-- Data provided follows --

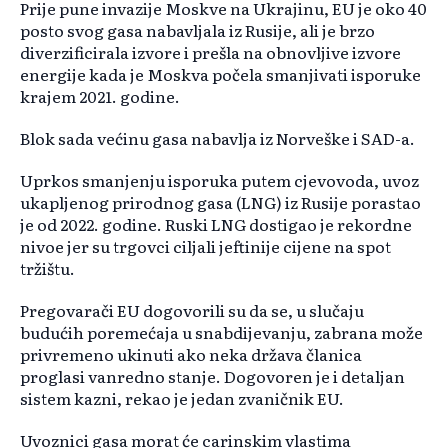
Prije pune invazije Moskve na Ukrajinu, EU je oko 40
posto svog gasa nabavljala iz Rusije, ali je brzo
diverzificirala izvore i prešla na obnovljive izvore
energije kada je Moskva počela smanjivati isporuke
krajem 2021. godine.
Blok sada većinu gasa nabavlja iz Norveške i SAD-a.
Uprkos smanjenju isporuka putem cjevovoda, uvoz
ukapljenog prirodnog gasa (LNG) iz Rusije porastao
je od 2022. godine. Ruski LNG dostigao je rekordne
nivoe jer su trgovci ciljali jeftinije cijene na spot
tržištu.
Pregovarači EU dogovorili su da se, u slučaju
budućih poremećaja u snabdijevanju, zabrana može
privremeno ukinuti ako neka država članica
proglasi vanredno stanje. Dogovoren je i detaljan
sistem kazni, rekao je jedan zvaničnik EU.
Uvoznici gasa morat će carinskim vlastima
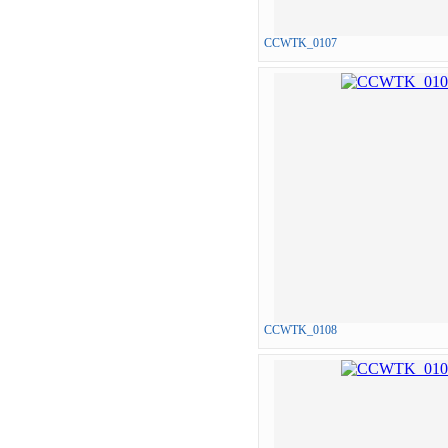
CCWTK_0107
CCWTK_0108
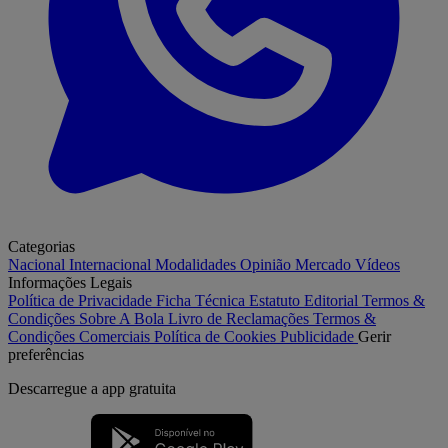
Categorias
Nacional
Internacional
Modalidades
Opinião
Mercado
Vídeos
Informações Legais
Política de Privacidade
Ficha Técnica
Estatuto Editorial
Termos &
Condições
Sobre A Bola
Livro de Reclamações
Termos &
Condições Comerciais
Política de Cookies
Publicidade
Gerir
preferências
Descarregue a
app gratuita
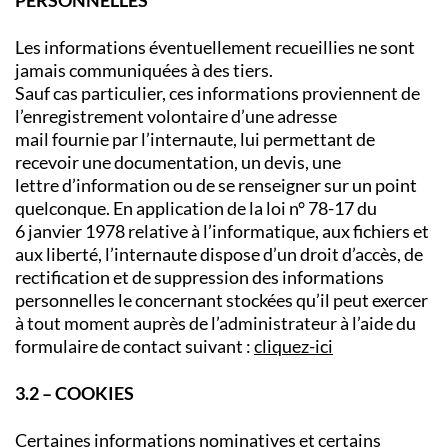
Les informations éventuellement recueillies ne sont
jamais communiquées à des tiers.
Sauf cas particulier, ces informations proviennent de
l’enregistrement volontaire d’une adresse
mail fournie par l’internaute, lui permettant de
recevoir une documentation, un devis, une
lettre d’information ou de se renseigner sur un point
quelconque. En application de la loi n° 78-17 du
6 janvier 1978 relative à l’informatique, aux fichiers et
aux liberté, l’internaute dispose d’un droit d’accès, de
rectification et de suppression des informations
personnelles le concernant stockées qu’il peut exercer
à tout moment auprès de l’administrateur à l’aide du
formulaire de contact suivant :
cliquez-ici
3.2 – COOKIES
Certaines informations nominatives et certains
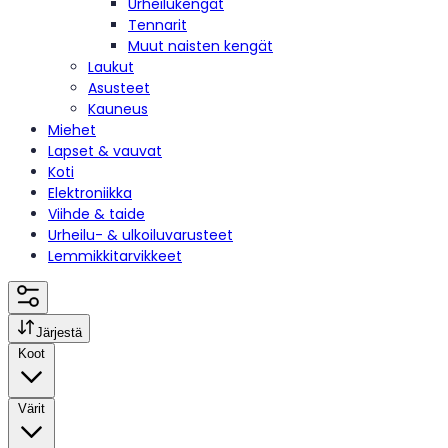
Urheilukengät
Tennarit
Muut naisten kengät
Laukut
Asusteet
Kauneus
Miehet
Lapset & vauvat
Koti
Elektroniikka
Viihde & taide
Urheilu- & ulkoiluvarusteet
Lemmikkitarvikkeet
Järjestä
Koot
Värit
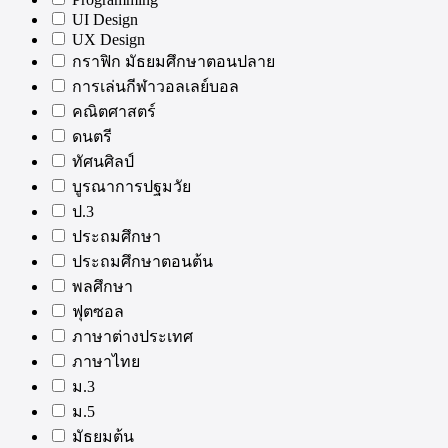
UI Design
UX Design
กราฟิก มัธยมศึกษาตอนปลาย
การเล่นกีฬาวอลเลย์บอล
คณิตศาสตร์
ดนตรี
ทัศนศิลป์
บูรณาการปฐมวัย
ป.3
ประถมศึกษา
ประถมศึกษาตอนต้น
พลศึกษา
ฟุตซอล
ภาษาต่างประเทศ
ภาษาไทย
ม.3
ม.5
มัธยมต้น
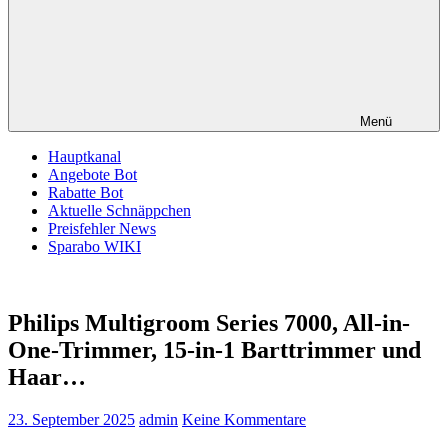
Menü
Hauptkanal
Angebote Bot
Rabatte Bot
Aktuelle Schnäppchen
Preisfehler News
Sparabo WIKI
Philips Multigroom Series 7000, All-in-
One-Trimmer, 15-in-1 Barttrimmer und
Haar…
23. September 2025
admin
Keine Kommentare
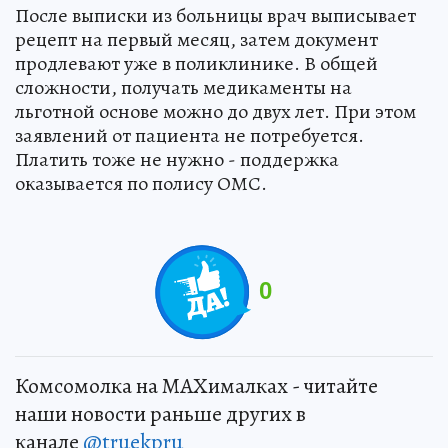
После выписки из больницы врач выписывает
рецепт на первый месяц, затем документ
продлевают уже в поликлинике. В общей
сложности, получать медикаменты на
льготной основе можно до двух лет. При этом
заявлений от пациента не потребуется.
Платить тоже не нужно - поддержка
оказывается по полису ОМС.
0
Комсомолка на MAXималках - читайте
наши новости раньше других в
канале
@truekpru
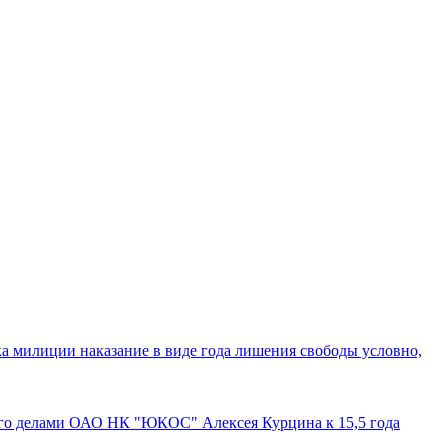
а милиции наказание в виде года лишения свободы условно,
го делами ОАО НК "ЮКОС" Алексея Курцина к 15,5 года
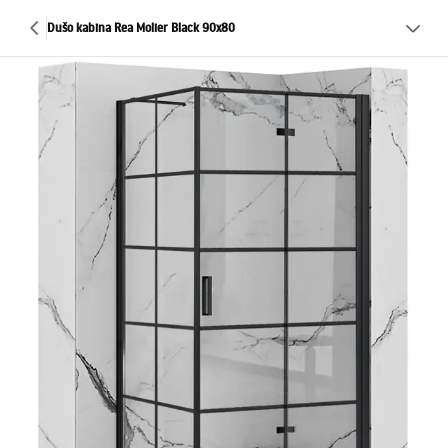
Dušo kabina Rea Molier Black 90x80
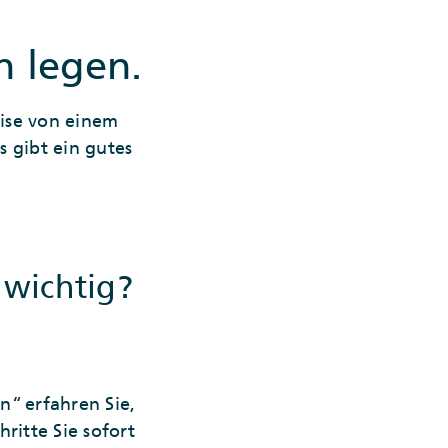
n legen.
eise von einem
s gibt ein gutes
 wichtig?
n“ erfahren Sie,
ritte Sie sofort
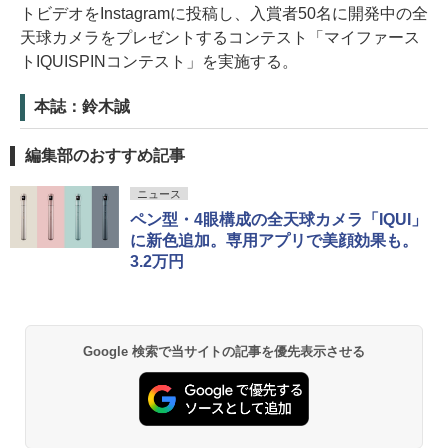
トビデオをInstagramに投稿し、入賞者50名に開発中の全
天球カメラをプレゼントするコンテスト「マイファース
トIQUISPINコンテスト」を実施する。
本誌：鈴木誠
編集部のおすすめ記事
ニュース
ペン型・4眼構成の全天球カメラ「IQUI」
に新色追加。専用アプリで美顔効果も。
3.2万円
Google 検索で当サイトの記事を優先表示させる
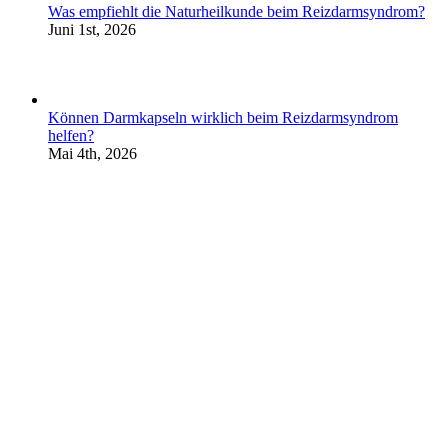
Was empfiehlt die Naturheilkunde beim Reizdarmsyndrom?
Juni 1st, 2026
Können Darmkapseln wirklich beim Reizdarmsyndrom
helfen?
Mai 4th, 2026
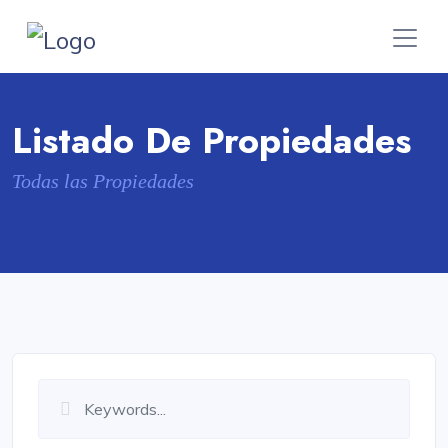
Listado De Propiedades
Todas las Propiedades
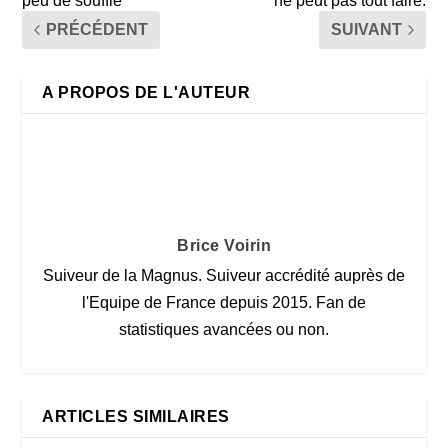
peu de souffle
ne peut pas tout faire.
PRÉCÉDENT
SUIVANT
A PROPOS DE L'AUTEUR
Brice Voirin
Suiveur de la Magnus. Suiveur accrédité auprès de
l'Equipe de France depuis 2015. Fan de
statistiques avancées ou non.
ARTICLES SIMILAIRES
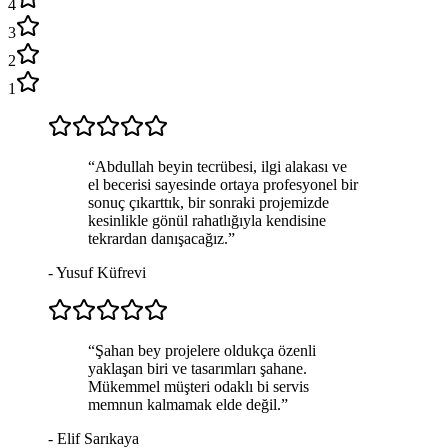
4
3
2
1
“
Abdullah beyin tecrübesi, ilgi alakası ve
el becerisi sayesinde ortaya profesyonel bir
sonuç çıkarttık, bir sonraki projemizde
kesinlikle gönül rahatlığıyla kendisine
tekrardan danışacağız.
”
-
Yusuf Küfrevi
“
Şahan bey projelere oldukça özenli
yaklaşan biri ve tasarımları şahane.
Mükemmel müşteri odaklı bi servis
memnun kalmamak elde değil.
”
-
Elif Sarıkaya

-- Data provided concluded --

• _Required action_: In the entries above, every line from the line with "ประถมศึกษาตอนต้น" to the line with "заявлений от пациента не потребуется." is to be printed exactly, with both ends included and pictures excluded.

• _Exercise answer_:
ประถมศึกษาตอนต้น
พลศึกษา
ฟุตซอล
ภาษาต่างประเทศ
ภาษาไทย
ม.3
ม.5
มัธยมต้น
Menü
Hauptkanal
Angebote Bot
Rabatte Bot
Aktuelle Schnäppchen
Preisfehler News
Sparabo WIKI
Philips Multigroom Series 7000, All-in-
One-Trimmer, 15-in-1 Barttrimmer und
Haar…
23. September 2025
admin
Keine Kommentare
После выписки из больницы врач выписывает
рецепт на первый месяц, затем документ
продлевают уже в поликлинике. В общей
сложности, получать медикаменты на
льготной основе можно до двух лет. При этом
заявлений от пациента не потребуется.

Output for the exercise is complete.